» **What you will do**
Copy every line from the data below in which the string "coller" can be found.

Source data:

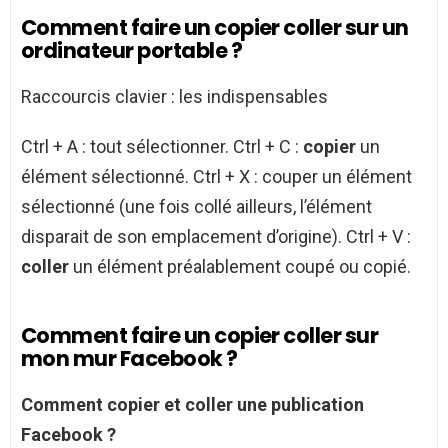
Comment faire un copier coller sur un
ordinateur portable ?
Raccourcis clavier : les indispensables
Ctrl + A : tout sélectionner. Ctrl + C :
copier
un
élément sélectionné. Ctrl + X : couper un élément
sélectionné (une fois collé ailleurs, l’élément
disparait de son emplacement d’origine). Ctrl + V :
coller
un élément préalablement coupé ou copié.
Comment faire un copier coller sur
mon mur Facebook ?
Comment
copier et
coller
une publication
Facebook
?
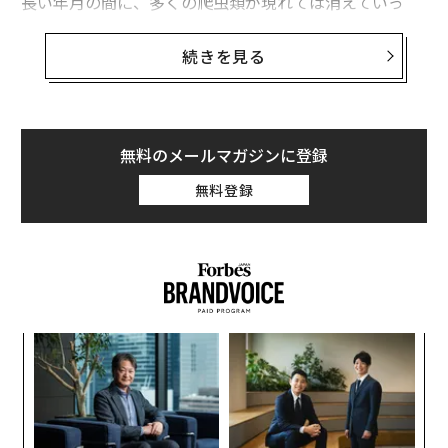
長い年月の間に、多くの爬虫類が現れては消えていっ
た。最も有名なのは、約6500万年前に地球から姿を消し
た恐竜だ。本記事では、筆者が「クラス最高」として選
続きを見る
んだ古代の爬虫類を（恐竜を除いて）4種紹介しよう。
史上最大のヘビ「ティタノボア」
無料のメールマガジンに登録
無料登録
ィン
〈7
ズが
ャ
ムの
ト
A
リア
顧客
UM
ティタノボア（Getty Images）
pa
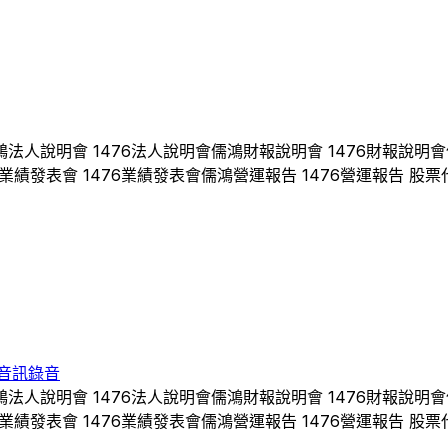
鴻
法人說明會
1476
法人說明會
儒鴻
財報說明會
1476
財報說明會
業績發表會
1476
業績發表會
儒鴻
營運報告
1476
營運報告 股票
音訊錄音
鴻
法人說明會
1476
法人說明會
儒鴻
財報說明會
1476
財報說明會
業績發表會
1476
業績發表會
儒鴻
營運報告
1476
營運報告 股票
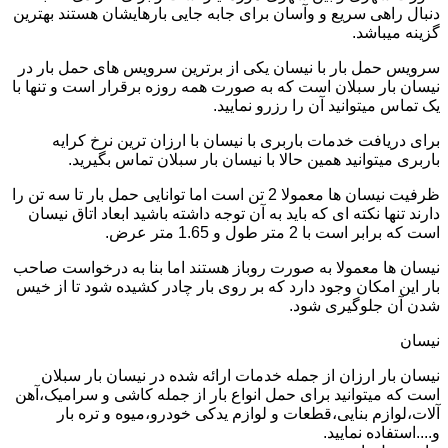
دنبال راهی سریع و وآسان برای جابه جایی بارهایشان هستند بهترین
گزینه میباشد.
سرویس حمل بار با نیسان یکی از برترین سرویس های حمل بار در
نیسان بار سبلان است که به صورت همه روزه برقرار است و تنها با
یک تماس میتوانید آن را رزرو نمایید.
برای دریافت خدمات باربری با نیسان با ارزان ترین نرخ کرایه
باربری میتوانید همین حالا با نیسان بار سبلان تماس بگیرید.
ظرفیت نیسان ها معمولا 2 تن است اما توانایی حمل بار تا سه تن را
دارند تنها نکته ای که باید به آن توجه داشته باشید ابعاد اتاق نیسان
است که برابر است با 2 متر طول و 1.65 متر عرض.
نیسان ها معمولا به صورت روباز هستند اما بنا به درخواست صاحب
بار این امکان وجود دارد که بر روی بار چادر کشیده شود تا از خیس
شدن آن جلوگیری شود.
نیسان
نیسان بار ارزان از جمله خدمات ارائه شده در نیسان بار سبلان
است که میتوانید برای حمل انواع بار از جمله کاشی و سرامیک،آهن
آلات،لوازم بنایی،قطعات و لوازم یدکی خودرو،میوه و تره بار
و....استفاده نمایید.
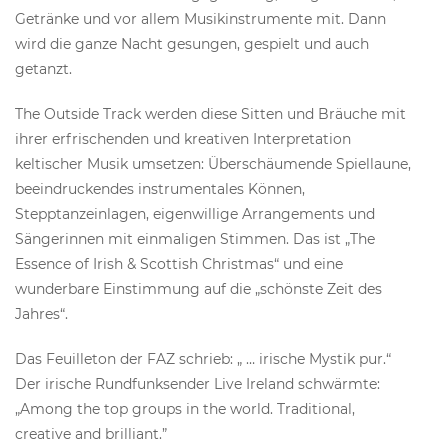
Getränke und vor allem Musikinstrumente mit. Dann
wird die ganze Nacht gesungen, gespielt und auch
getanzt.
The Outside Track werden diese Sitten und Bräuche mit
ihrer erfrischenden und kreativen Interpretation
keltischer Musik umsetzen: Überschäumende Spiellaune,
beeindruckendes instrumentales Können,
Stepptanzeinlagen, eigenwillige Arrangements und
Sängerinnen mit einmaligen Stimmen. Das ist „The
Essence of Irish & Scottish Christmas“ und eine
wunderbare Einstimmung auf die „schönste Zeit des
Jahres“.
Das Feuilleton der FAZ schrieb: „ … irische Mystik pur.“
Der irische Rundfunksender Live Ireland schwärmte:
„Among the top groups in the world. Traditional,
creative and brilliant.”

» **Response below**
Comment faire un copier coller sur un
coller
Comment faire un copier coller sur
coller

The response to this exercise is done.